There’s also no shortage of possible applications. For example, farmers could share personal data on their crops (e.g. geospatial data) in exchange for a modest payment, or rights to access personalised analyses and forecasts. They could also pool data they are happy to share with a wider community for purposes such as measuring food security and form a type of agricultural data commons. Similarly, groups of patients with a rare condition could choose to pool data to accelerate the discovery of solutions. Some consumers might choose to share their data with retailers in exchange for payments (as we do in a limited way through loyalty cards).
Examples like midata.coop and saluscoop.org show what could be possible. These entities will be more like consumer cooperatives, or classic voluntary associations, with some kind of membership, and appropriate regulation by the Charity Commission or equivalent. Some may be offshoots of existing institutions. The BBC could potentially move in this direction too: highly trusted already, it is looking at creating reliable datastores of listener and viewer data to help improve services and accessibility.

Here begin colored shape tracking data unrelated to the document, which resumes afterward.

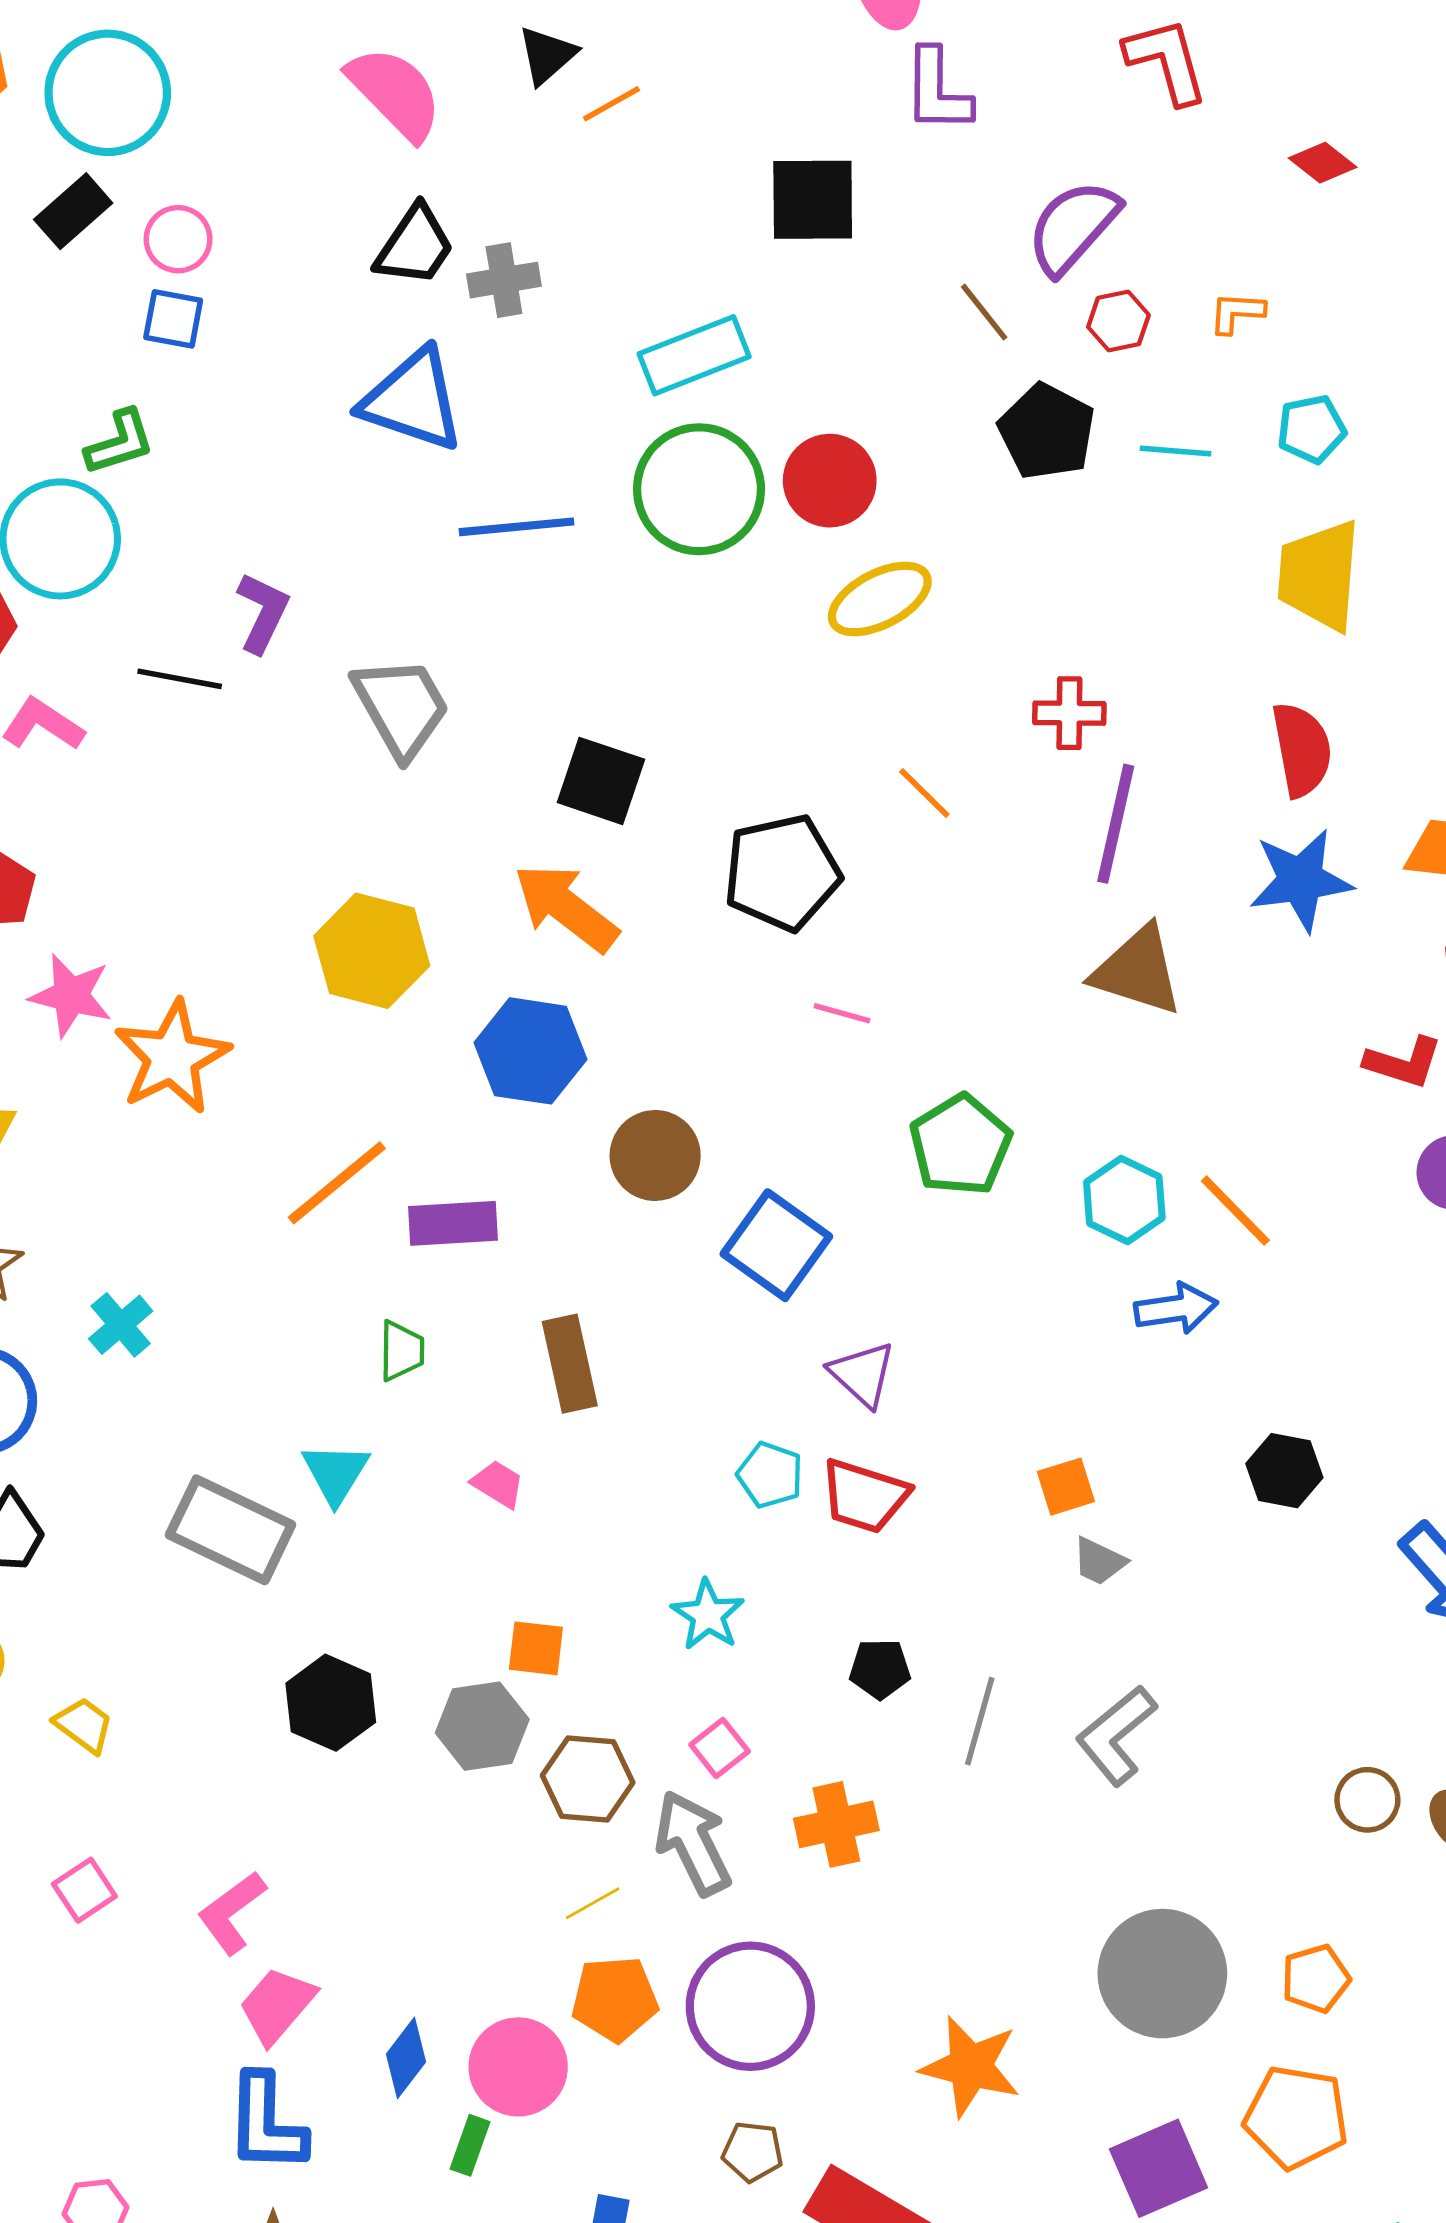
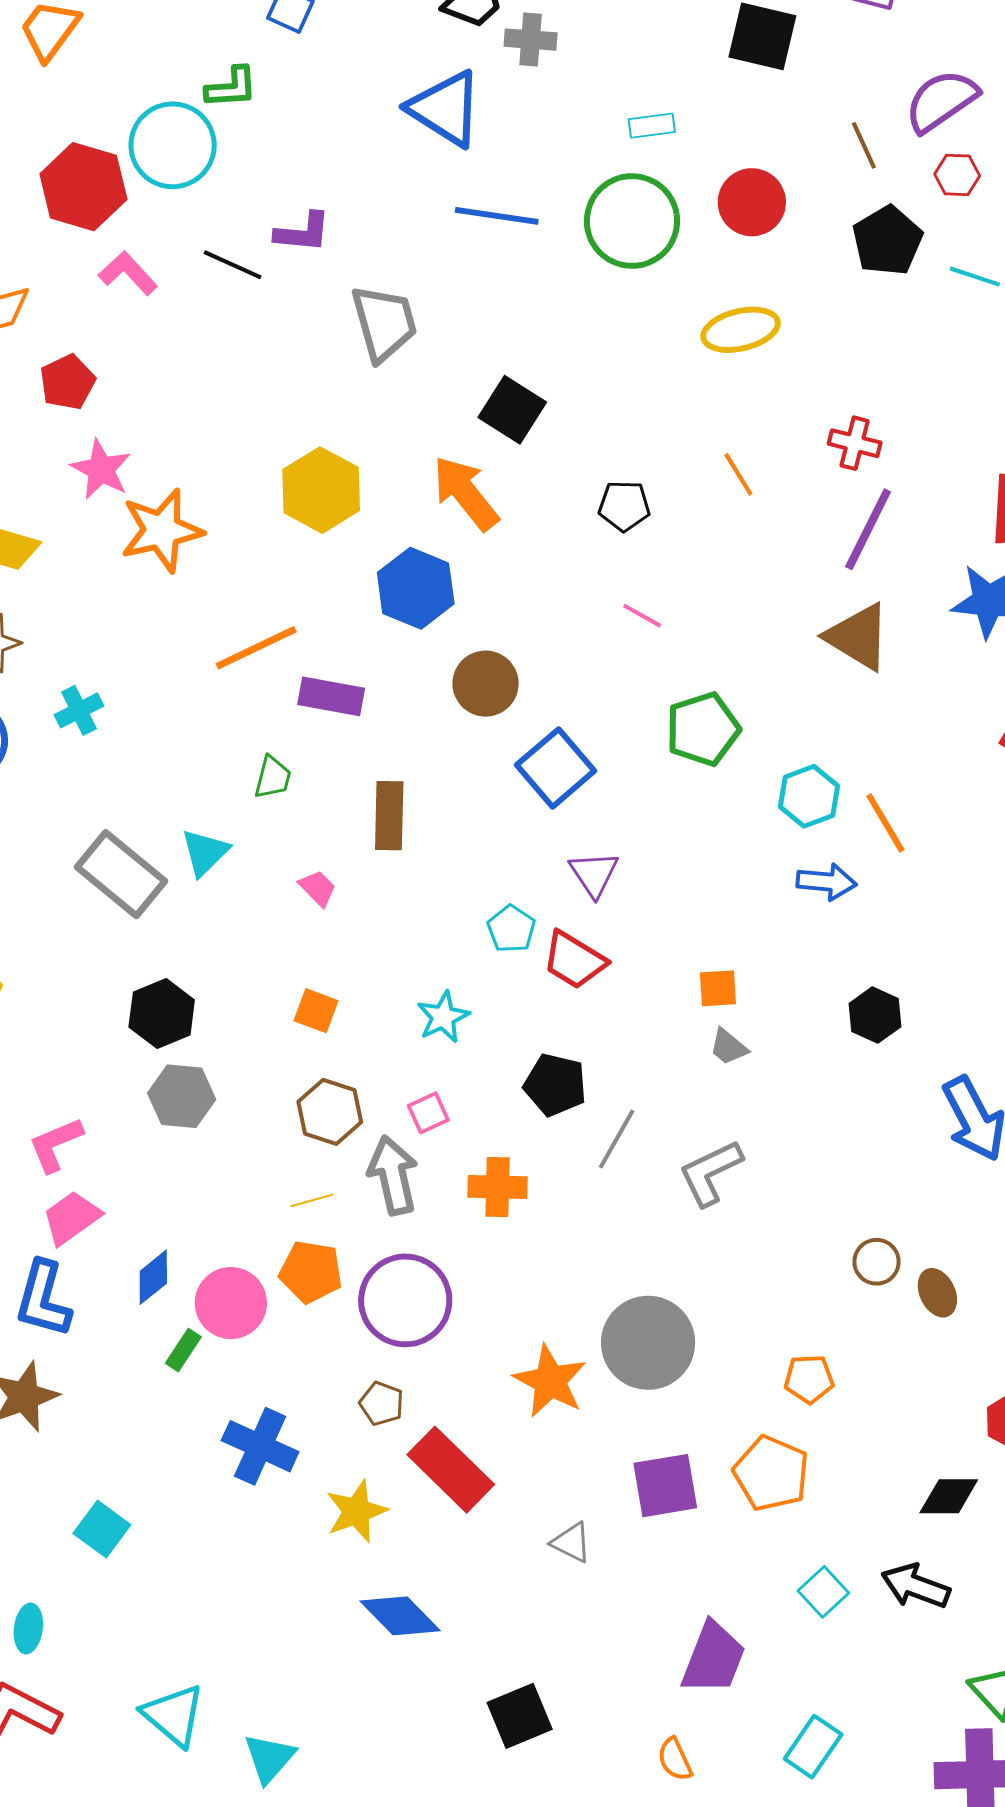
cyan rectangle: (694, 355) -> (652, 126), size x0.6
red circle: (830, 481) -> (752, 202), moved
purple L-shape: (263, 613) -> (303, 232), turned 56
black pentagon: (782, 873) -> (624, 506), size x0.6
black pentagon: (880, 1669) -> (555, 1085), size x1.4
gray hexagon: (482, 1726) -> (182, 1096), moved
gray circle: (1162, 1974) -> (648, 1343), moved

Next we move across to the top right hand corner: institutional arrangements for maximising public value when data sharing is compulsory or hard to avoid. Here we need new institutions which can be held to account for how well they manage data security as well as how well they maximise the value of this data. We expect that existing public services will not be able to generate trust through their existing machineries, but can benefit greatly from more data sharing. What will be needed are sector or field specific bodies, with their own personality.
Health is an obvious current example. We would expect a nested series of new entities (national and local Health Data Trusts) to be charged with maximising the public benefit from health data while respecting privacy and consent, for example around linking patient records, diagnoses, genomic and socio-economic and behavioural data. It will become increasingly important that there are visible roles here—people who can be held to account, and also explain on the media how and why choices are being made. The absence of these is becoming ever more of a problem, and is likely to inhibit the emergence of a smarter health field.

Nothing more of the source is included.